Undeterred, the majority tries to smuggle in the disparate-treatment evidence another way. It says the non-evidence of Oubre‘s non-firing can show that “‘sleeping on the job’ is not an infraction that results in termination.” Id. at 13. But there is no legal difference between saying “Oubre was not fired for sleeping on the job” and “no other employee was fired for sleeping on the job.” Both are disparate-treatment claims. Both are foreclosed by Watkins‘s failure to carry her evidentiary burden.

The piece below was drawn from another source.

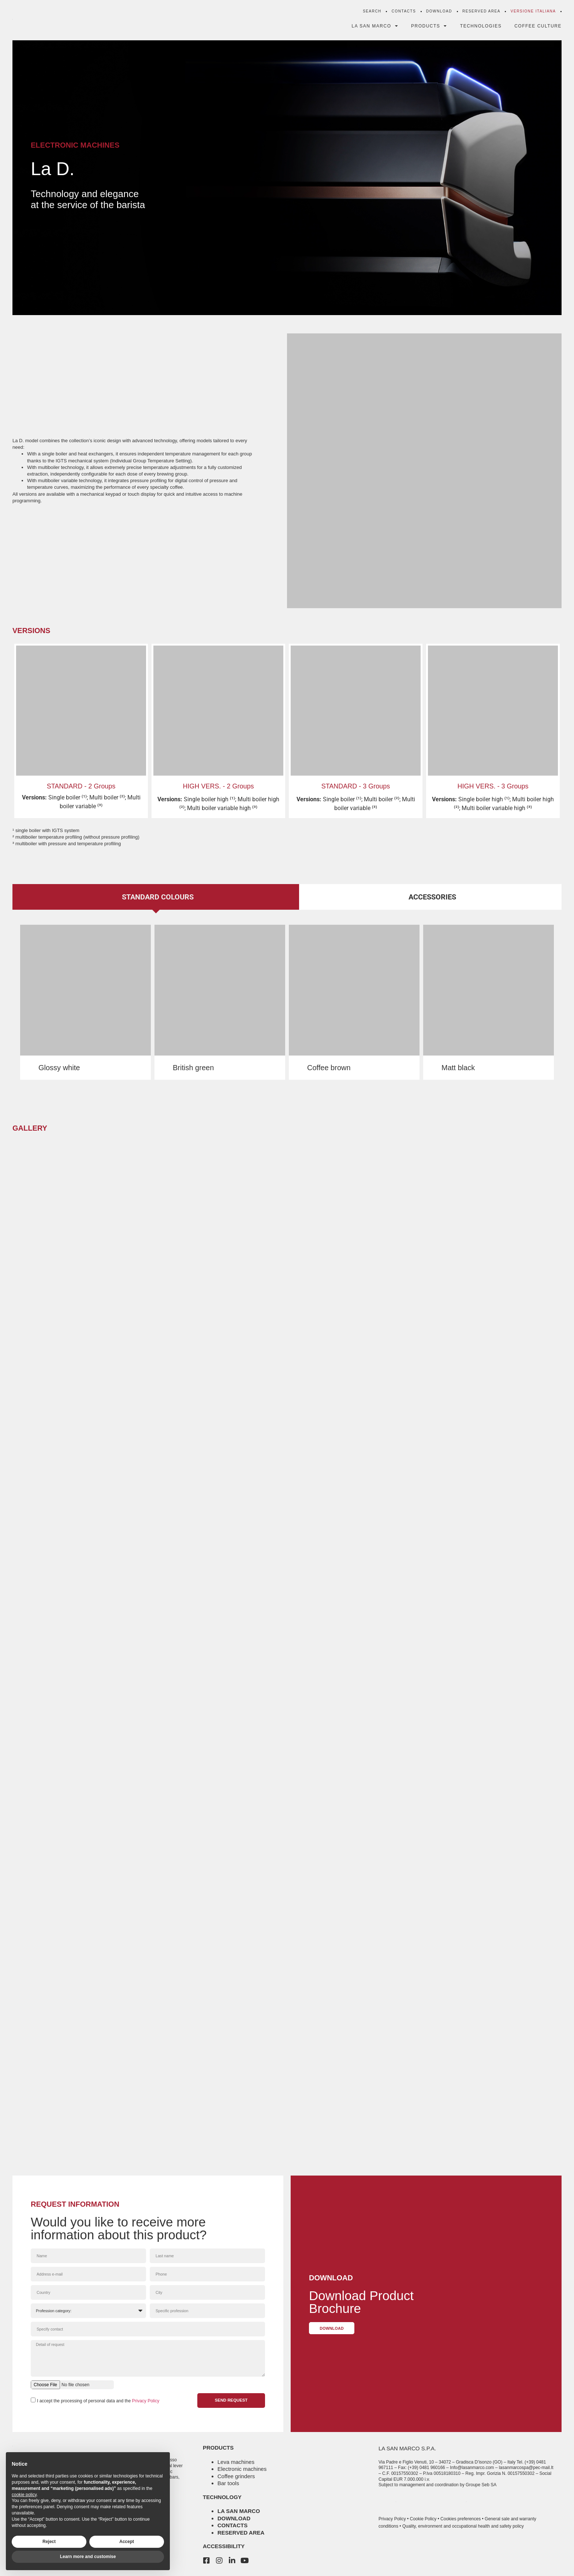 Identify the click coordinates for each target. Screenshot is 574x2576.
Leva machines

Second, once we exclude the “disparate-treatment” evidence, the majority‘s “unprecedented-action” evidence is meaningless. True, Sheriff Tregre admitted he couldn‘t recall firing another dispatcher for sleeping on the job. But that fact standing alone tells us nothing. Excluding Oubre, we know that Tregre caught one dispatcher sleeping (Watkins) and fired one dispatcher (Watkins). I suppose that makes her firing “unprecedented“—but it also makes Tregre‘s practice of firing sleeping dispatchers unbroken. Either way, it provides zero evidence of pretext.

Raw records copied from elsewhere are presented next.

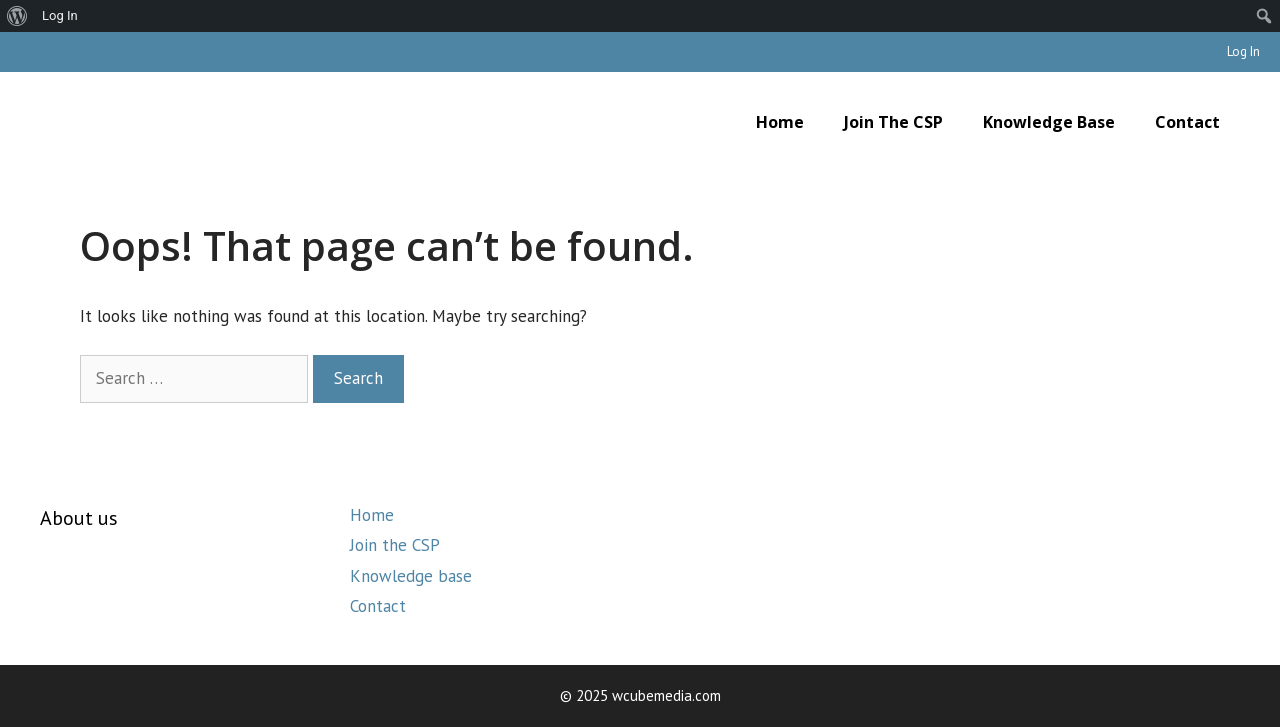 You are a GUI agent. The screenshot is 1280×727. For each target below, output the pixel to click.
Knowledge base (1049, 122)
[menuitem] (17, 16)
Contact (1187, 122)
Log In (1243, 51)
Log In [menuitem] (60, 15)
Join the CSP (893, 122)
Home (780, 122)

Third, the “temporal proximity” evidence cannot alone establish pretext. It‘s true that close temporal proximity between an employee‘s protected conduct and her firing “carr[ies] significant weight” in the pretext inquiry. Ameristar Airways, Inc. v. Admin. Rev. Bd., U.S. Dep‘t of Lab., 650 F.3d 562, 569 n.21 (5th Cir. 2011). But we have repeatedly said temporal proximity evidence alone is insufficient to defeat summary judgment. See, e.g., Strong v. Univ. Healthcare Sys., L.L.C., 482 F.3d 802, 808 (5th Cir. 2007). Again, the panel concedes as much. But the majority nonetheless contends that this case is different for two reasons: (1) the evidence “[w]hen combined . . . leaves us with no room to doubt that Watkins has carried her summary-judgment burden“; and (2) “we have rarely addressed temporal proximity so close.” Ante, at 14 & n.6.

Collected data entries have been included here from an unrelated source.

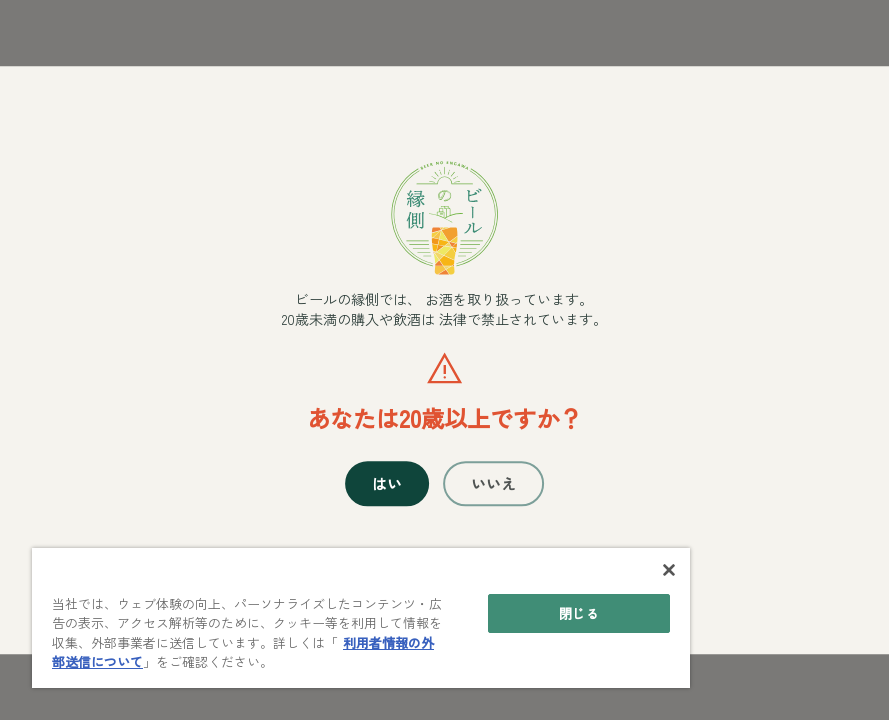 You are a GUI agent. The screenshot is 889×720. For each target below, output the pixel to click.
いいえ (493, 483)
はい (387, 483)
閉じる (578, 613)
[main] (361, 618)
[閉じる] (669, 570) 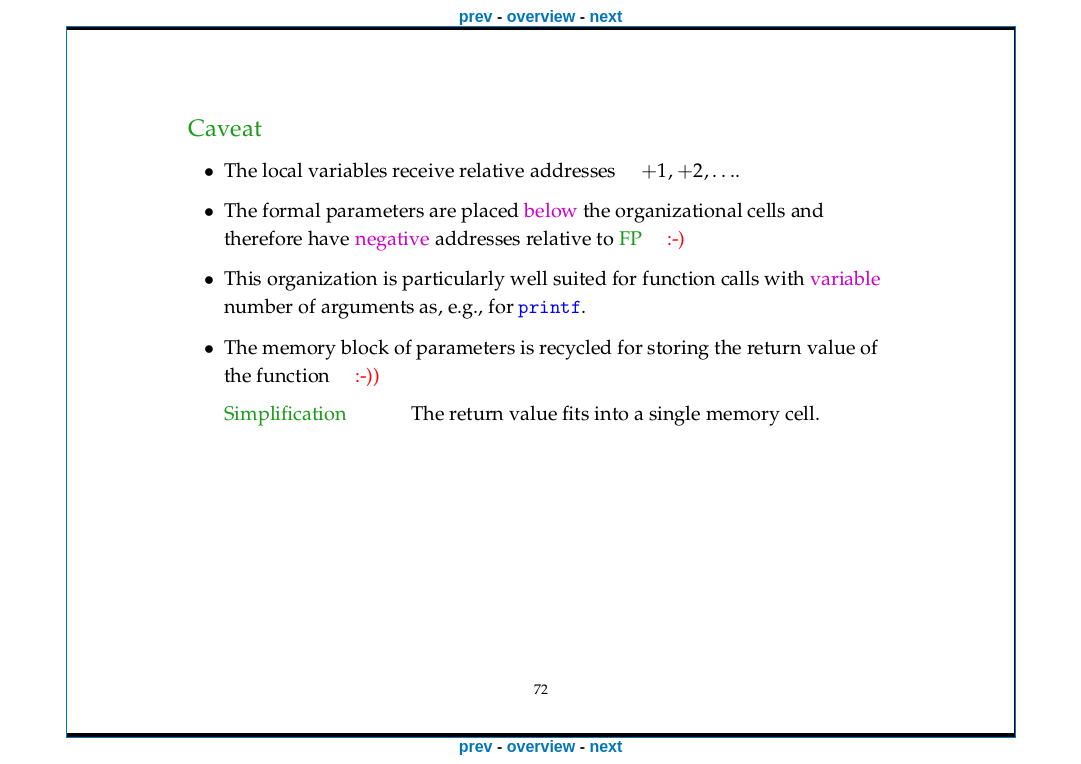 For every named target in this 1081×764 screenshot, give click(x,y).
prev (476, 16)
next (605, 16)
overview (541, 16)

Those distinctions are unpersuasive. As noted above, the “unprecedented action“/“disparate treatment” evidence is legally irrelevant. So there is no “combined” evidentiary picture to consider in tandem with “temporal proximity.” The only evidence of pretext the majority can find is temporal proximity—and it violates our rule of orderliness to rely on that alone. See Strong, 482 F.3d at 808 (holding that “temporal proximity alone is insufficient“); ibid. (explaining that its holding would “prevent future litigants from relying on temporal proximity alone“); cf. Evans v. City of Houston, 246 F.3d 344, 356 (5th Cir. 2001) (“[T]he close temporal proximity between [the plaintiff‘s] appearance at her co-worker‘s grievance hearing and her demotion, coupled with . . . evidence in the form of memoranda written by [the employer] that tend to refute [his] own justifications for the demotion . . . supports an inference of retaliation.“).
Moreover, the majority has discarded our precedents’ bright line (“temporal proximity alone is never sufficient“) and replaced it with a new, very hazy one (“temporal proximity is sufficient when we think it‘s ‘close‘“). So, you might reasonably wonder, when is temporal proximity “close“? Is three days sufficiently close? How about six? Who knows?
In sum, we have no basis for reversing the district court‘s grant of summary judgment on Watkins‘s FMLA claim. I respectfully dissent from that portion of today‘s decision.